2006.02.11

CLASSICS

パガニーニ ヴァイオリン協奏曲第一番 ニ長調 作品6(1811年)

今日はまるで春のように穏やかな一日でした。時間はゆったりと流れ、にわか雨も優しく降り注いでいました。こんな日はやはり、ヴァイオリンを聞きましょう。ということで、久しぶりのクラシック投稿、今日はヴァイオリン協奏曲の5人目、パガニーニの1番です。

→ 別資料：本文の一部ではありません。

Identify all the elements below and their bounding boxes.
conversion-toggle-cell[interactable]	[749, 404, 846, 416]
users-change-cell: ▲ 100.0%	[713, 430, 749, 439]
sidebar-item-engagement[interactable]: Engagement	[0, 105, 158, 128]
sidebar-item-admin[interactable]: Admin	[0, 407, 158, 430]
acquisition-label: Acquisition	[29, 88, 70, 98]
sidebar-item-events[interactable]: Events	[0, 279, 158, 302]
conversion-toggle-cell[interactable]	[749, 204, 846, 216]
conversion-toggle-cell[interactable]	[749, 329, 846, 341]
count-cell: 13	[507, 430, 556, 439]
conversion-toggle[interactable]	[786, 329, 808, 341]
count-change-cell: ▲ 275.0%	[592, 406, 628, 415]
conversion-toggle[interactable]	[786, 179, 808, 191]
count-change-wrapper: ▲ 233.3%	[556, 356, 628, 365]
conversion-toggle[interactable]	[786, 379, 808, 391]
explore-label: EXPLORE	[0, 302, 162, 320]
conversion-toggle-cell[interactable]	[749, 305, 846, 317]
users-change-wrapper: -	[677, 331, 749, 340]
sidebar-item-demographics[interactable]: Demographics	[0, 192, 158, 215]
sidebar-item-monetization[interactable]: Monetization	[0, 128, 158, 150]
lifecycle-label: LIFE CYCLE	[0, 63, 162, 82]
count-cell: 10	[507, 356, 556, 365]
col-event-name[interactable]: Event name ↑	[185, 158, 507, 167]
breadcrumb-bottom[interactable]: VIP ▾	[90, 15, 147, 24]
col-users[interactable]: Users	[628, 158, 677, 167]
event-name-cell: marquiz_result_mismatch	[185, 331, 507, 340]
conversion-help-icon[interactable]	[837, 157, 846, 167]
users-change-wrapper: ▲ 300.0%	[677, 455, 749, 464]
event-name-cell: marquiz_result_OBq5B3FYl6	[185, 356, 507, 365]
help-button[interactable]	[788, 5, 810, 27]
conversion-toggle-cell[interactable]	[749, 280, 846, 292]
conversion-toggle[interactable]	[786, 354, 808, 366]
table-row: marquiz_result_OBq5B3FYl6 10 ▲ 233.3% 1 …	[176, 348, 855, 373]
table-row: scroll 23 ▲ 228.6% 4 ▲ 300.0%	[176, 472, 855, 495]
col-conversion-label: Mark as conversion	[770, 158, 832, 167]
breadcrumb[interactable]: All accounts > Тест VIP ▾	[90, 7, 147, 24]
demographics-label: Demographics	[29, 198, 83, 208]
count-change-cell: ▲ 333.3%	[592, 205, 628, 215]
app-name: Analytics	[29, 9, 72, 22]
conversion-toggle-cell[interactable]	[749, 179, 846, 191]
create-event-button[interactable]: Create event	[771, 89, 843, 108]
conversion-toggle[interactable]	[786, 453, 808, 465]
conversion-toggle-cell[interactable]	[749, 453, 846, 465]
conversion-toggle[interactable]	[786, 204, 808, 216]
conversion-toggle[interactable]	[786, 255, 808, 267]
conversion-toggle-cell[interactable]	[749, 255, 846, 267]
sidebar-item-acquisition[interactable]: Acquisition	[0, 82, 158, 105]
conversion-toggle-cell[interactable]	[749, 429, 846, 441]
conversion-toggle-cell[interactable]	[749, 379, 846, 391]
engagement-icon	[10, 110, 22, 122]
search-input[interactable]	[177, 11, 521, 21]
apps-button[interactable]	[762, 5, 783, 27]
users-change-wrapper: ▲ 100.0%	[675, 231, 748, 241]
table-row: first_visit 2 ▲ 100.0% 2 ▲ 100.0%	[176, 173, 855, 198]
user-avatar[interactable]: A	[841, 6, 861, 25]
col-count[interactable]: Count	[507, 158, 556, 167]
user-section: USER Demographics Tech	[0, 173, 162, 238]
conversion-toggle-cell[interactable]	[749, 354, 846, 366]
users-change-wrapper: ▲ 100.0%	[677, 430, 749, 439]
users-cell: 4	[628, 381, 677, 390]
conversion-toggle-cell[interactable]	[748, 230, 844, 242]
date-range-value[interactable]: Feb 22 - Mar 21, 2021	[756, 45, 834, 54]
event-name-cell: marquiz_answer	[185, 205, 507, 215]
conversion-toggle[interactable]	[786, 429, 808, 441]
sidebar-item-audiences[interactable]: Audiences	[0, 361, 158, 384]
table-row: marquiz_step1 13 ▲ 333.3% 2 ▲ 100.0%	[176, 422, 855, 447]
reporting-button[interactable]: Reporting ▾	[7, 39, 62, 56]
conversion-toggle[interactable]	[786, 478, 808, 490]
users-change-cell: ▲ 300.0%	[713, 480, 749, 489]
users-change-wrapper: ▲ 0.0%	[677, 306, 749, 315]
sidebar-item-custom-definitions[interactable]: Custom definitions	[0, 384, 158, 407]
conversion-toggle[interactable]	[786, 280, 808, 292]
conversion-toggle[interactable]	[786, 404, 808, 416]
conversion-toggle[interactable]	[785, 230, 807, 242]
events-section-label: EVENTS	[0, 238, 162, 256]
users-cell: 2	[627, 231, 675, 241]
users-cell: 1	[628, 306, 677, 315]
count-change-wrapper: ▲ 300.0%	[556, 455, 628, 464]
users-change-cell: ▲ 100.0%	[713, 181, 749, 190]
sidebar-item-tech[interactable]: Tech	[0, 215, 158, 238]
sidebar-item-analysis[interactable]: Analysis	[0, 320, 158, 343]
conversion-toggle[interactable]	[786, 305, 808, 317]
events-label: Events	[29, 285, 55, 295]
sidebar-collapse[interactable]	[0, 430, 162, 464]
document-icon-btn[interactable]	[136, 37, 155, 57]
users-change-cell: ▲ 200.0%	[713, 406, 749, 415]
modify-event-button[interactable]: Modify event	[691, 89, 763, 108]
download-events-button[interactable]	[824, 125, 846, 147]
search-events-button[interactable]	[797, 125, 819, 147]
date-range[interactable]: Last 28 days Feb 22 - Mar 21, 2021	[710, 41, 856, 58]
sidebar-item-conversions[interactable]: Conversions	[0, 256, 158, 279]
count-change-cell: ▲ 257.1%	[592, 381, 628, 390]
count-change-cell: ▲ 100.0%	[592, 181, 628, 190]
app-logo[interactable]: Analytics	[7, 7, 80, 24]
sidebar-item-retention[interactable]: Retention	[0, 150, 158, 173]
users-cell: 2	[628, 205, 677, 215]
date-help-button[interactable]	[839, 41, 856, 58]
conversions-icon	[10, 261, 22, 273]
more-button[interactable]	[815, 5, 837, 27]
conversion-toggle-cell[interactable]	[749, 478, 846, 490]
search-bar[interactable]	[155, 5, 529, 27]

パガニーニはベートーベンより一回り年下。作曲家というよりは、音楽史上最も有名なヴァイオリニストでした。その超技巧ゆえ、当時の人々は彼を「ヴァイオリンの魔神」と呼んでいました。そういう意味では、リストに近いかもしれません。彼の演奏を聴いたかのマルクスは、「それはヴァイオリンの演奏ではなく、また音楽でもなく、魔術である。」と言ったそうです。

パガニーニのその特異な演奏ぶりは、いろいろと後世に伝えられています。ある時、演奏中に1本の弦が切れてしまった。彼は気にもせず演奏を続けたのですが、そのうち2本目が、そして3本目も切れ、ついに全ての弦が切れてしまった。でも彼のヴァイオリンは鳴り止むことがなかったというものです。まあ、全部の弦が切れたヴァイオリンが鳴る事はありえないのですが、それほど鬼気迫るものがあったということでしょう。また、このブログでも以前紹介したブラームスの友人のヴァイオリニストであるヨアヒムも、「今もしパガニーニが現れたとしたら、私はこのヴァイオリンを永久に戸棚の中にしまいこまなければいけないだろう」と言ったそうです。

パガニーニは単なる超技法だけでなく、甘美な二重フラジオレットや左手によるピチカート、あるいは急速なスタッカートや変化にとんだボウイングなど、さまざまな演奏法を考え出し、そしてそれらを表現するための曲を自ら作曲したのです。18世紀後半から19世紀前半のヨーロッパにおけるヴァイオリン界を席捲していた彼が、最初に作ったヴァイオリン協奏曲が、この1番でした。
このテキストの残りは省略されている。